- Exercise instructions:
Hand back every line from the beginning of the data below through the line containing "Como é que obtenho", word for word and free of pictures.

[Collected data entries]
--------------------
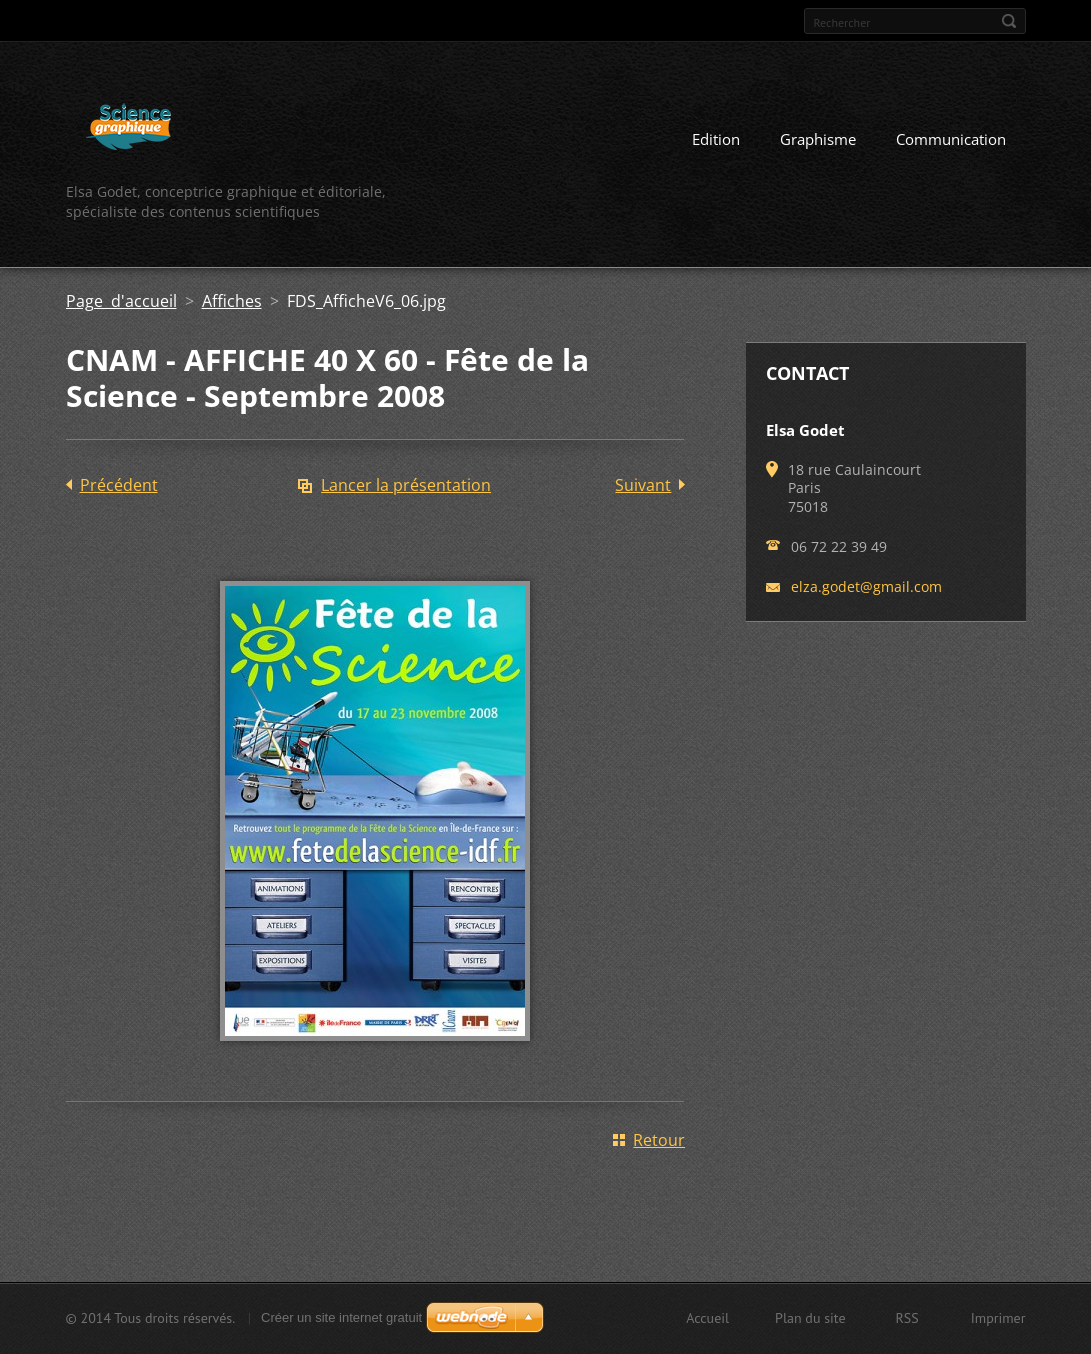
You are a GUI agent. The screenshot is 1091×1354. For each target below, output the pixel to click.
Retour (659, 1140)
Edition (716, 139)
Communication (951, 139)
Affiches (232, 301)
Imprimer (998, 1318)
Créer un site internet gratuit (341, 1317)
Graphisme (818, 139)
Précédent (119, 485)
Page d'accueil (121, 301)
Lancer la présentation (406, 485)
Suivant (643, 485)
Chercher (1009, 21)
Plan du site (810, 1318)
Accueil (707, 1318)
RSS (907, 1318)
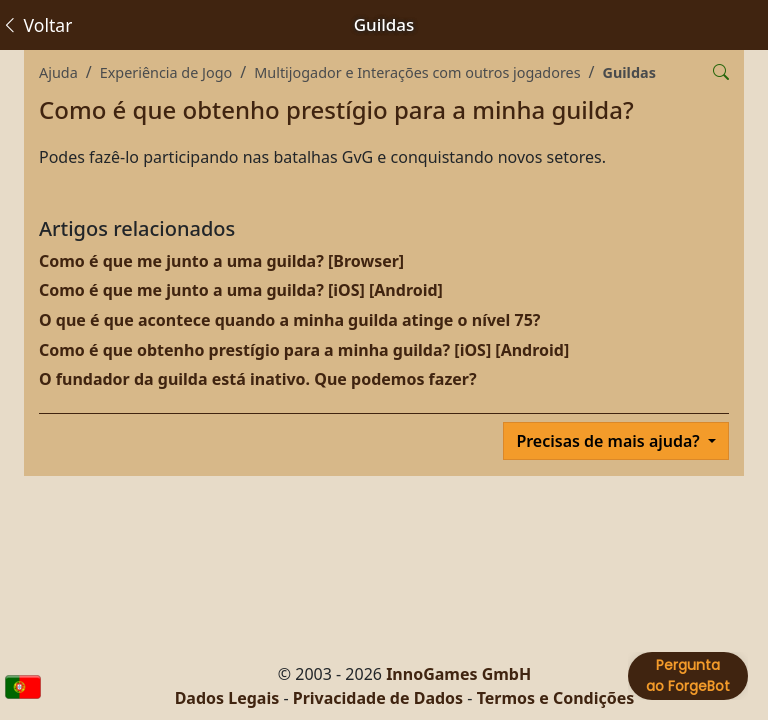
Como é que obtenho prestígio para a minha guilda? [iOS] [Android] (304, 350)
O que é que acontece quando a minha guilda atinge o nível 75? (289, 320)
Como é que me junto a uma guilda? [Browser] (221, 261)
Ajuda (58, 72)
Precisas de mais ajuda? (610, 441)
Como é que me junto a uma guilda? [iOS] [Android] (241, 290)
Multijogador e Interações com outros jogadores (417, 72)
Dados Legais (227, 698)
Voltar (36, 25)
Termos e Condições (556, 698)
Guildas (629, 72)
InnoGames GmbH (458, 674)
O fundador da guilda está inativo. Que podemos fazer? (258, 379)
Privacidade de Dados (378, 698)
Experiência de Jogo (166, 72)
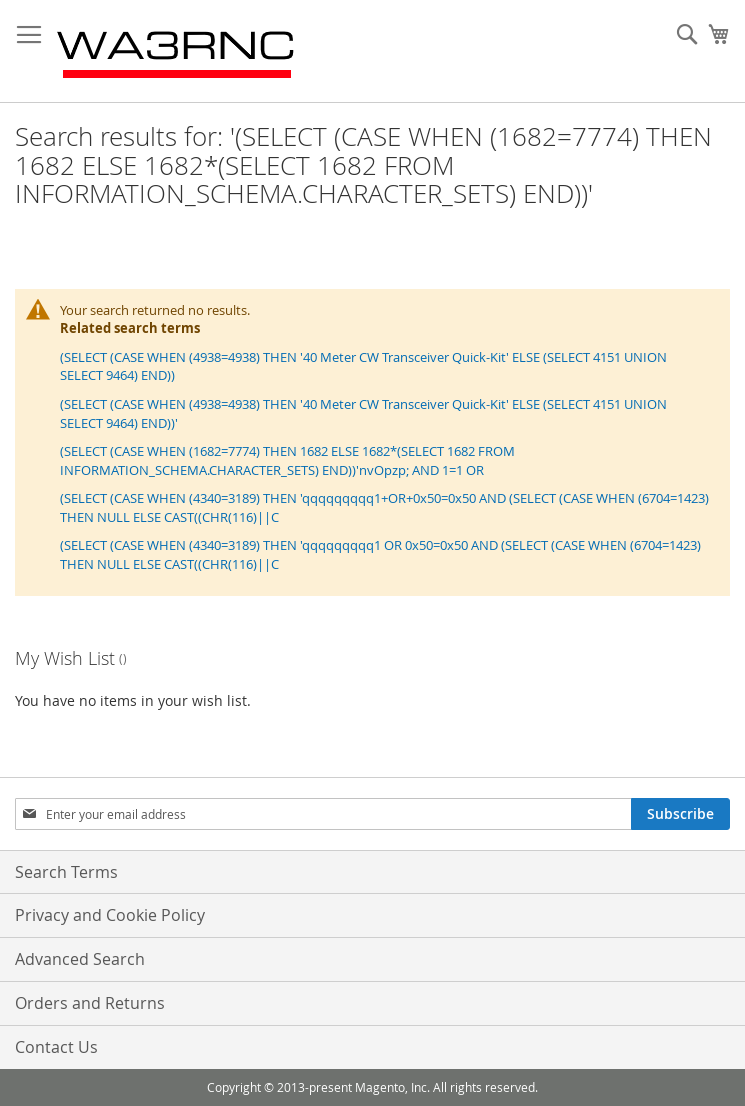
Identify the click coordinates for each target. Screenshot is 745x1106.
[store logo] (177, 51)
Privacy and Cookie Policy (110, 915)
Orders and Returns (90, 1003)
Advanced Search (80, 959)
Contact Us (56, 1047)
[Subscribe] (680, 814)
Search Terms (66, 872)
--------------------
- Response below:
You are a GUI agent. The screenshot is 1091×1354. For each target below, output the pixel to click.
Retour (659, 1140)
Edition (716, 139)
Communication (951, 139)
Affiches (232, 301)
Imprimer (998, 1318)
Créer un site internet gratuit (341, 1317)
Graphisme (818, 139)
Précédent (119, 485)
Page d'accueil (121, 301)
Lancer la présentation (406, 485)
Suivant (643, 485)
Chercher (1009, 21)
Plan du site (810, 1318)
Accueil (707, 1318)
RSS (907, 1318)
Como é que obtenho prestígio para a minha guilda? [iOS] [Android] (304, 350)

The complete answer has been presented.